PHOENIX (AP) — John Stuper remembers some of the first advice he got from veterans when he joined the St. Louis Cardinals as a rookie pitcher in 1982: Don’t get too high or too low during Major League Baseball’s grueling 162-game schedule or you’ll go insane.
Now as a veteran college coach with the Yale Bulldogs, the 63-year-old is the one who has some advice.
“A college baseball season is totally different,” Stuper said. “It’s a sprint.”
If MLB and the players’ union can come to an agreement and partially save the season amid the coronavirus pandemic, the 60- to 70-game schedule will look somewhat similar to a college schedule. NCAA Division I teams can play a maximum of 56 games during the regular season and routinely top 70 games if they make the postseason and advance to the College World Series.
Some fans might miss the leisurely pace of baseball’s usual summer grind, but a condensed schedule could bring perks.
Grand Canyon coach Andy Stankiewicz — who was a utility infielder in the big leagues for seven seasons during the 1990s — said he’s grown to appreciate the subtle differences in the college and pro experience.
“It’s going to be quick and accelerated right out of the gate,” Stankiewicz said. “It’s going to be, ‘Let’s go man, we can’t afford to lose today.’ Managers are going to be making more decisions to win today and then worry about tomorrow when it’s tomorrow.”
There’s a handful of former MLB players who are now in the college coaching ranks. Here are some more of their thoughts on what to watch for during a shortened season:
PITCHING DEPTH IS KING
Four-time All-Star closer Troy Percival is now the coach at UC Riverside and said he believes the recent trend of shorter outings for starting pitchers will accelerate. He said the aces — guys like Justin Verlander and Gerrit Cole — will still go deep into ballgames but otherwise, mixing and matching relievers will be a key strategy.
If rosters expand, pitchers who might normally be in Triple-A will suddenly be pitching important innings for the big club.
“I just think every game, everyone’s going to be ready,” Percival said. “Guys in the bullpen stretching in the first inning, always alert. It’ll be interesting. I always like to see starters go seven and hand to the bullpen, but that might not be possible. There will be a whole lot of changes and moves. Managers who are good at that will excel.”
But having a Verlander or Cole might prove even more valuable than usual. Instead of the usual 32 or 33 starts per season, an elite pitcher will be on the mound just 12 to 14 times, and the cumulative wear and tear of a long season won’t be as big of a concern. Aces might be asked to go slightly deeper into games.
It’s been a long layoff for baseball, which suspended spring training on March 12 because of the coronavirus. After three months, it appears players will be given about three weeks to get ready.
Stuper said hitters shouldn’t have much of a problem. But pitchers — who usually have six weeks in a normal spring training to prepare — won’t have as much time. In a college-style season, there’s no time to get in shape when every game is crucial.

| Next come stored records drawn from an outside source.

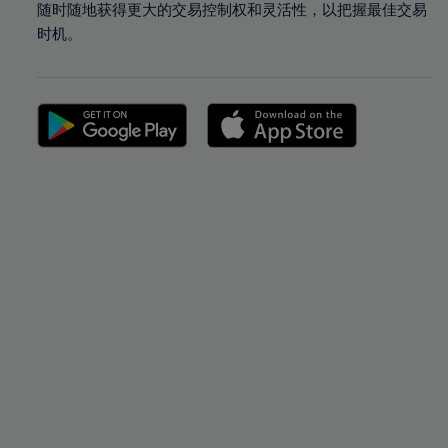
随时随地获得更大的交易控制权和灵活性，以把握最佳交易
时机。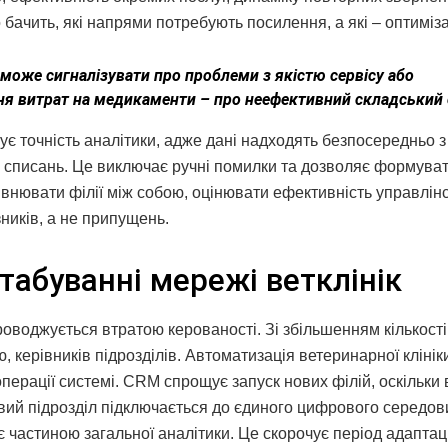
бачить, які напрями потребують посилення, а які – оптимізац
 може сигналізувати про проблеми з якістю сервісу або
ання витрат на медикаменти – про неефективний складський 
ує точність аналітики, адже дані надходять безпосередньо з
 списань. Це виключає ручні помилки та дозволяє формувати
внювати філії між собою, оцінювати ефективність управлін
ників, а не припущень.
табуванні мережі ветклінік
воджується втратою керованості. Зі збільшенням кількості
, керівників підрозділів. Автоматизація ветеринарної клінік
ерації системі. CRM спрощує запуск нових філій, оскільки 
овий підрозділ підключається до єдиного цифрового середо
частиною загальної аналітики. Це скорочує період адаптаці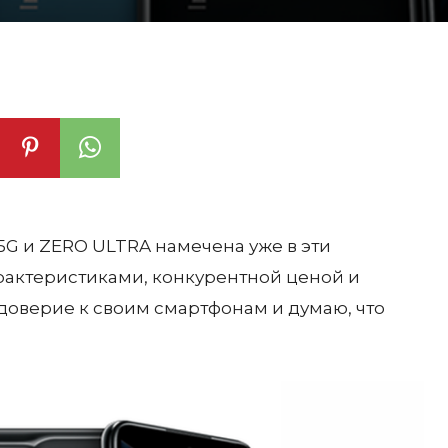
5G и ZERO ULTRA намечена уже в эти
актеристиками, конкурентной ценой и
 доверие к своим смартфонам и думаю, что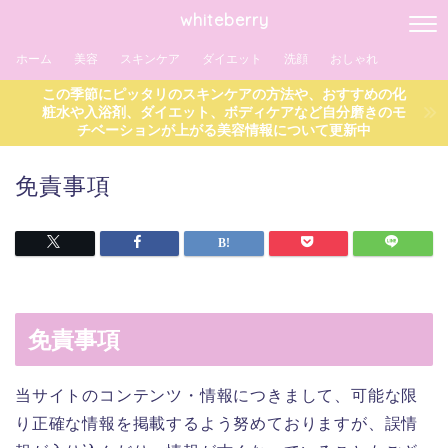
whiteberry
ホーム
美容
スキンケア
ダイエット
洗顔
おしゃれ
この季節にピッタリのスキンケアの方法や、おすすめの化
粧水や入浴剤、ダイエット、ボディケアなど自分磨きのモ
チベーションが上がる美容情報について更新中
免責事項
免責事項
当サイトのコンテンツ・情報につきまして、可能な限
り正確な情報を掲載するよう努めておりますが、誤情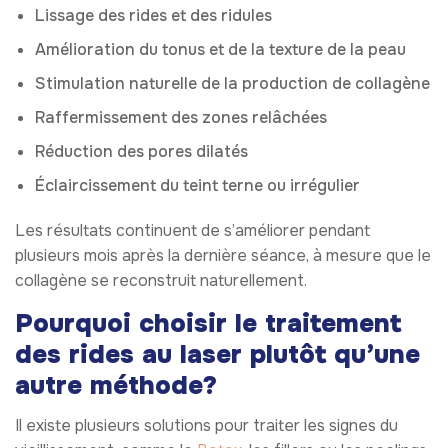
Lissage des rides et des ridules
Amélioration du tonus et de la texture de la peau
Stimulation naturelle de la production de collagène
Raffermissement des zones relâchées
Réduction des pores dilatés
Éclaircissement du teint terne ou irrégulier
Les résultats continuent de s’améliorer pendant
plusieurs mois après la dernière séance, à mesure que le
collagène se reconstruit naturellement.
Pourquoi choisir le traitement
des rides au laser plutôt qu’une
autre méthode?
Il existe plusieurs solutions pour traiter les signes du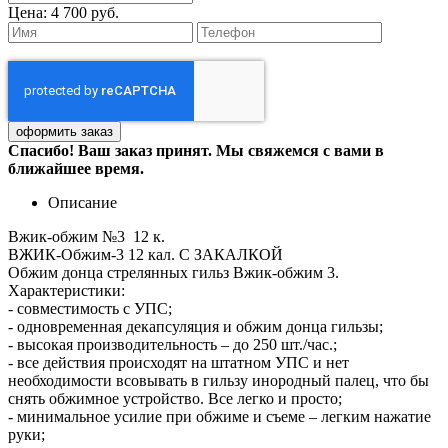
Цена:
4 700 руб.
Спасибо! Ваш заказ принят. Мы свяжемся с вами в
ближайшее время.
Описание
Вжик-обжим №3 12 к.
ВЖИК-Обжим-3 12 кал. С ЗАКАЛКОЙ
Обжим донца стрелянных гильз Вжик-обжим 3.
Характеристики:
- совместимость с УПС;
- одновременная декапсуляция и обжим донца гильзы;
- высокая производительность – до 250 шт./час.;
- все действия происходят на штатном УПС и нет
необходимости всовывать в гильзу инородный палец, что бы
снять обжимное устройство. Все легко и просто;
- минимальное усилие при обжиме и съеме – легким нажатие
руки;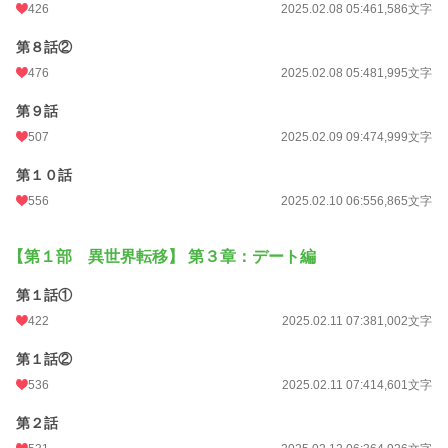
426
2025.02.08 05:46
1,586文字
第８話②
476
2025.02.08 05:48
1,995文字
第９話
507
2025.02.09 09:47
4,999文字
第１０話
556
2025.02.10 06:55
6,865文字
【第１部 異世界転移】 第３章：デート編
第１話①
422
2025.02.11 07:38
1,002文字
第１話②
536
2025.02.11 07:41
4,601文字
第２話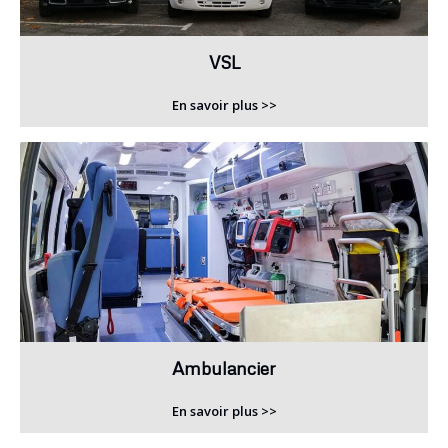
VSL
En savoir plus >>
Ambulancier
En savoir plus >>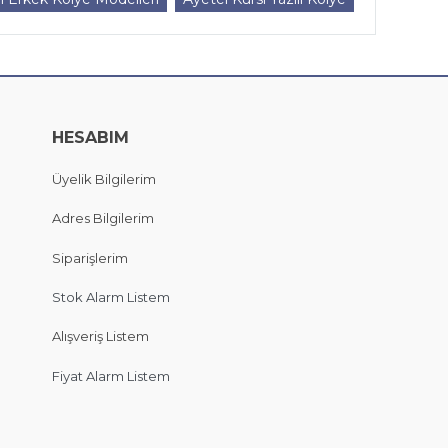
HESABIM
Üyelik Bilgilerim
Adres Bilgilerim
Siparişlerim
Stok Alarm Listem
Alışveriş Listem
Fiyat Alarm Listem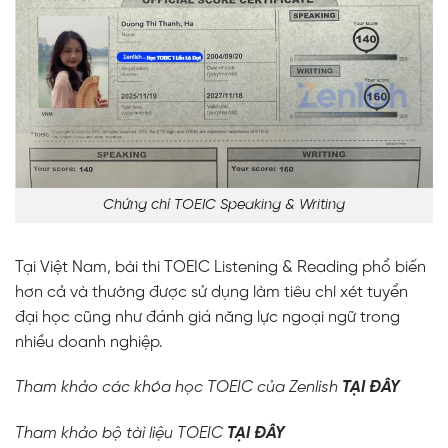
Chứng chỉ TOEIC Speaking & Writing
Tại Việt Nam, bài thi TOEIC Listening & Reading phổ biến
hơn cả và thường được sử dụng làm tiêu chí xét tuyển
đại học cũng như đánh giá năng lực ngoại ngữ trong
nhiều doanh nghiệp.
Tham khảo các
khóa học TOEIC
của Zenlish
TẠI ĐÂY
Tham khảo bộ
tài liệu TOEIC
TẠI ĐÂY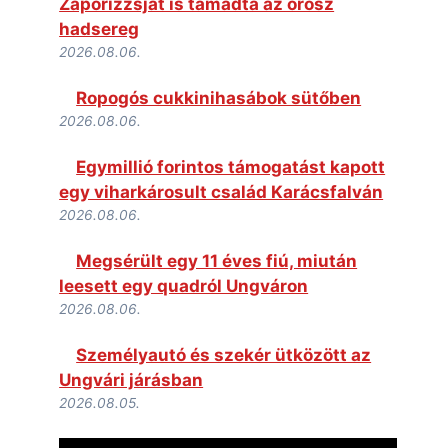
Zaporizzsját is támadta az orosz
hadsereg
2026.08.06.
Ropogós cukkinihasábok sütőben
2026.08.06.
Egymillió forintos támogatást kapott
egy viharkárosult család Karácsfalván
2026.08.06.
Megsérült egy 11 éves fiú, miután
leesett egy quadról Ungváron
2026.08.06.
Személyautó és szekér ütközött az
Ungvári járásban
2026.08.05.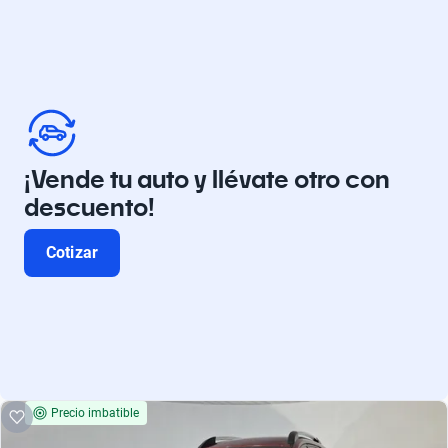
¡Vende tu auto y llévate otro con
descuento!
Cotizar
Precio imbatible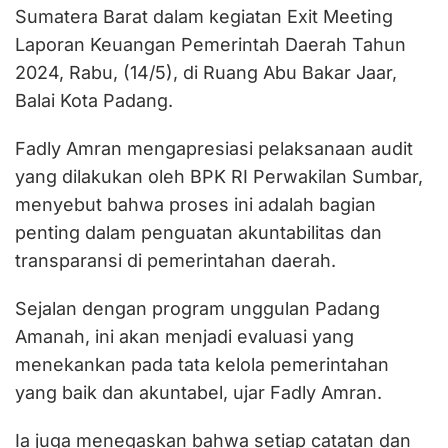
Sumatera Barat dalam kegiatan Exit Meeting
Laporan Keuangan Pemerintah Daerah Tahun
2024, Rabu, (14/5), di Ruang Abu Bakar Jaar,
Balai Kota Padang.
Fadly Amran mengapresiasi pelaksanaan audit
yang dilakukan oleh BPK RI Perwakilan Sumbar,
menyebut bahwa proses ini adalah bagian
penting dalam penguatan akuntabilitas dan
transparansi di pemerintahan daerah.
Sejalan dengan program unggulan Padang
Amanah, ini akan menjadi evaluasi yang
menekankan pada tata kelola pemerintahan
yang baik dan akuntabel, ujar Fadly Amran.
Ia juga menegaskan bahwa setiap catatan dan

“You’re going to find out who has used this time off wisely,” Stuper said. “Who has been staying in shape and who has been drinking beer and eating pretzels?”
SIT DOWN SUBS
Stankiewicz and Tracy Woodson made their big-league living as utility players. They were good at coming off the bench and providing a lift as a spot starter or pinch hitter. During a six-month, 162-game grind, not everyone can be Cal Ripken Jr. and play every single day.
Woodson was a key backup on the 1988 Los Angeles Dodgers, who went on to win the World Series. Now he’s the coach at the University of Richmond.
With a season that lasts less than about three months, utility players aren’t always as crucial in the college game. The same might happen this year in the big leagues.
“If there’s 60 games on the schedule, someone like Mike Trout is going to play 60 games,” Woodson said.
Stuper spent three years with the Cardinals in the 1980s under manager Whitey Herzog, who was famous for a small ball approach the used the speed of players like Ozzie Smith and Willie McGee to produce runs. That approach has gone out of style during the past 20 years as teams rely more on power.
But desperate situations might make teams turn to different strategies. Squeezing out a run might call for a throwback approach.
“Who knows? I think there’ll be a lot of unseen consequences to a shorter season,” Stuper said. “Managers will have to evolve.”